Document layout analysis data

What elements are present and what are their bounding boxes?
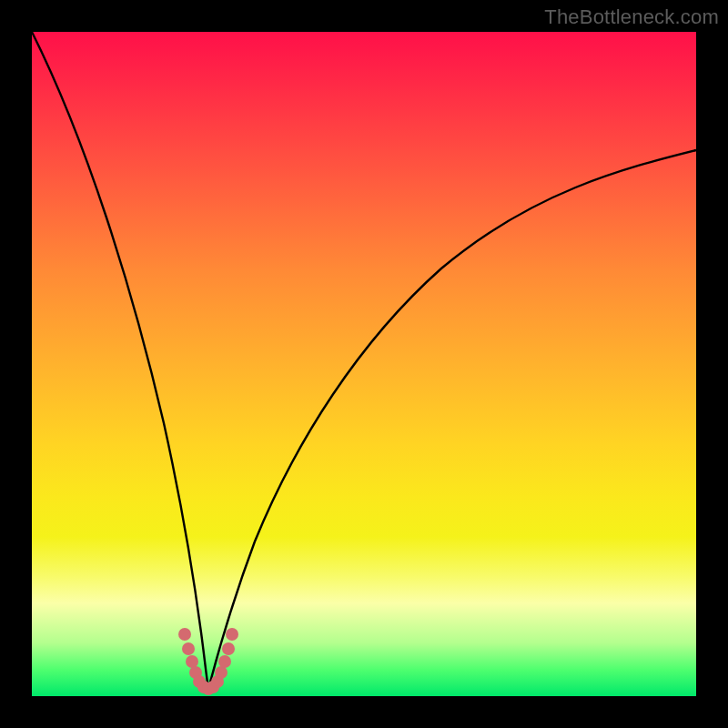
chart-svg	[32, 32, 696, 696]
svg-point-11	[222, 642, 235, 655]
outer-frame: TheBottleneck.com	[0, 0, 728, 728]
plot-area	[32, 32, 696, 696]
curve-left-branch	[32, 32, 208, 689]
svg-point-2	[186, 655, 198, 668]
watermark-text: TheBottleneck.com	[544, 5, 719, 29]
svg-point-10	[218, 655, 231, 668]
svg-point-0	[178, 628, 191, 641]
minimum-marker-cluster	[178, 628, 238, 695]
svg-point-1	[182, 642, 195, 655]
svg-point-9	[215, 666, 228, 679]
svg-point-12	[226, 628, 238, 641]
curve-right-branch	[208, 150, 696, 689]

==

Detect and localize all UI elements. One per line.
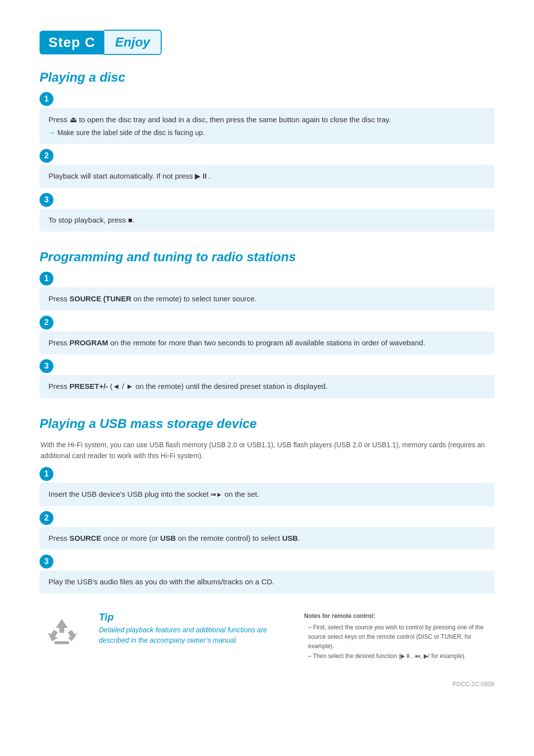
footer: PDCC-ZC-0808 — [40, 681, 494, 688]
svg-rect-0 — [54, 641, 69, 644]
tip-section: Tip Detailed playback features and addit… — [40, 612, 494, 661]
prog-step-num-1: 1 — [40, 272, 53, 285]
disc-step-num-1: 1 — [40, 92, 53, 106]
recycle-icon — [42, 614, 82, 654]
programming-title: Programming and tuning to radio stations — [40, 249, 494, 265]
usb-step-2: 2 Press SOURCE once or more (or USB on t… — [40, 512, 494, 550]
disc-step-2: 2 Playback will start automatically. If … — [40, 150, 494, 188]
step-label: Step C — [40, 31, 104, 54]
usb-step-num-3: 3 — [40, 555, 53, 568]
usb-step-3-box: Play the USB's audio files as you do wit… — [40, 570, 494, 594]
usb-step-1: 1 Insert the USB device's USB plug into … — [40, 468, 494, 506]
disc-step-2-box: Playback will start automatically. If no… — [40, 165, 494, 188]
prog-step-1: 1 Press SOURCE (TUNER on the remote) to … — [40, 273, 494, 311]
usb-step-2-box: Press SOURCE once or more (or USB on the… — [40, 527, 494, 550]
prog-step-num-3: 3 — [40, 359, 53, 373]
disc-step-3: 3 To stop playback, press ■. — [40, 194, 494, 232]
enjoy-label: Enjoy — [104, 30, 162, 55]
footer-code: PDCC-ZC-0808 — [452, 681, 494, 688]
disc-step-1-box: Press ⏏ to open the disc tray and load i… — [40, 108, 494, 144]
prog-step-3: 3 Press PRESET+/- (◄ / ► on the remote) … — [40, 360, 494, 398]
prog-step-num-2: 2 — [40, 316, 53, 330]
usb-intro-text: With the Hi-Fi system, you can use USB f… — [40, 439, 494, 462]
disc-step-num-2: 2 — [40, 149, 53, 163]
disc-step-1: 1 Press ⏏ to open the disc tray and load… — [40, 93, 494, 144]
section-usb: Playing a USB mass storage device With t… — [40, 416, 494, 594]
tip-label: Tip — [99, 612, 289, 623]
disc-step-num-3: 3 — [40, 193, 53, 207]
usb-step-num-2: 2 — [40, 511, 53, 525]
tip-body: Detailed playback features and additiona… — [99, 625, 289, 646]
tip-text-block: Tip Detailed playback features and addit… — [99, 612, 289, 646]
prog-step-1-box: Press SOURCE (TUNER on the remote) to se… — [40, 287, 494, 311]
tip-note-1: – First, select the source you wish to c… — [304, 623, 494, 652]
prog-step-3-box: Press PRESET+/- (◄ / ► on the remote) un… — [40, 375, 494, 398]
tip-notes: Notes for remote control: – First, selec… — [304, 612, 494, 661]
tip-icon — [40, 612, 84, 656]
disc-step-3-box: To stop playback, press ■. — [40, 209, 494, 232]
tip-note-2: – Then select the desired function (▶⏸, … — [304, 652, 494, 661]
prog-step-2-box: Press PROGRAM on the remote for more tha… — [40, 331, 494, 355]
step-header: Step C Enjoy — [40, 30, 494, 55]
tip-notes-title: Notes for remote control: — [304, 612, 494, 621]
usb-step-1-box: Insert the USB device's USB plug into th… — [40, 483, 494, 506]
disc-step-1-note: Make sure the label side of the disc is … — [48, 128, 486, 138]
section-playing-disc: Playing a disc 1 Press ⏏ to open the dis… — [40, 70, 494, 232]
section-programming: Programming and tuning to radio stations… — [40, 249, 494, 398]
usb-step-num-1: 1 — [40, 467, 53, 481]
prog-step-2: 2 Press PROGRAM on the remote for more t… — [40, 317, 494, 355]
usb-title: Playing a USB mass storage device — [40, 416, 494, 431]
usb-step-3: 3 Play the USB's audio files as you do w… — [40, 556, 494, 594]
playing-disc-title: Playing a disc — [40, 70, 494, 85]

TASK BRIEF:
Please copy each line of the records above in which the word "footer" can be found.

TASK RESULT:
footer: PDCC-ZC-0808 — [40, 681, 494, 688]
footer-code: PDCC-ZC-0808 — [452, 681, 494, 688]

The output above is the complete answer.